April – Energy Trends – A Multi-Layered Approach
As we celebrate Wake Electric’s 75th anniversary, we’ll try to put that history into perspective by highlighting some of the most popular energy trends from decades past.
Electrification – “Live Better Electrically” (Starting in the 1950s) – Over the years, Wake Electric has encouraged members to consider using electricity for new things. Sixty years ago, we were offering special rates and cooking classes for using your new electric stove. Our original customer service office in Wake Forest, built back in the 1950s, actually had a “demonstration” electric kitchen off the lobby. Later, we encouraged members to consider switching to electric heat pumps to heat their homes. Now, most members use electricity for many uses that were once considered novel: lighting, refrigeration, well pumps, cooking, water heating, laundry, and heating/cooling.

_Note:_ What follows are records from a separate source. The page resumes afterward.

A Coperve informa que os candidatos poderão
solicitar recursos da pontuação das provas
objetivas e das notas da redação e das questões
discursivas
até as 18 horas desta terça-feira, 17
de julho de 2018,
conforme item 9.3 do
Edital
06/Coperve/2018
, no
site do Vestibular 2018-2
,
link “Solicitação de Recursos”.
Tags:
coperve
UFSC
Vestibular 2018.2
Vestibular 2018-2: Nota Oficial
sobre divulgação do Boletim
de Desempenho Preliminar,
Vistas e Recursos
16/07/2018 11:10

Conservation (Mainly since the late 1970’s) – Many members try to conserve electricity by avoiding waste, turning off lights and adjusting their heating/cooling thermostat. All residential members have on-line access (SmartHub) to hourly usage data to help identify conservation opportunities. The most effective way to conserve is to switch over the pre-pay and over 1,100 Wake Electric members have already done so. National studies indicate most folks that pre-pay for electricity use 10% less.
Energy Efficiency (New standards starting in the 1980s) – Many homes are much more energy efficient than in the past. Better construction and insulation, more efficient lighting, appliances and heating/cooling systems all contribute to improved energy efficiency. Most homes can become even more energy efficient but at some point, additional investments produce diminishing returns. We think a good general rule is that investments in energy efficiency should pay for themselves in 7 to 10 years. Again, access to hourly usage data (SmartHub & Green Button) provided free by Wake Electric can provide the data to make good decisions.
Renewables (Mostly since 2005) – Many large solar farms have been built in eastern North Carolina, due primarily to favorable federal and state tax credits. Wake Electric has helped with the financial feasibility of 23 of these large solar projects by signing long-term contracts to purchase the solar renewable energy credits associated with more than 75 million kWh annually. That’s the equivalent of more than 10,000 residential scale solar installations.Residential scale rooftop solar projects continue to have less economic benefits with the average installed cost per watt more than double that of larger projects.
From Wake Electric’s perspective, this 75 year history reflects a fairly complex multi-layered approach. All of these trends or layers play a role in how members think about their energy options. Some members concentrate on one trend while others might use a combination of all four to find an approach that feels right for them.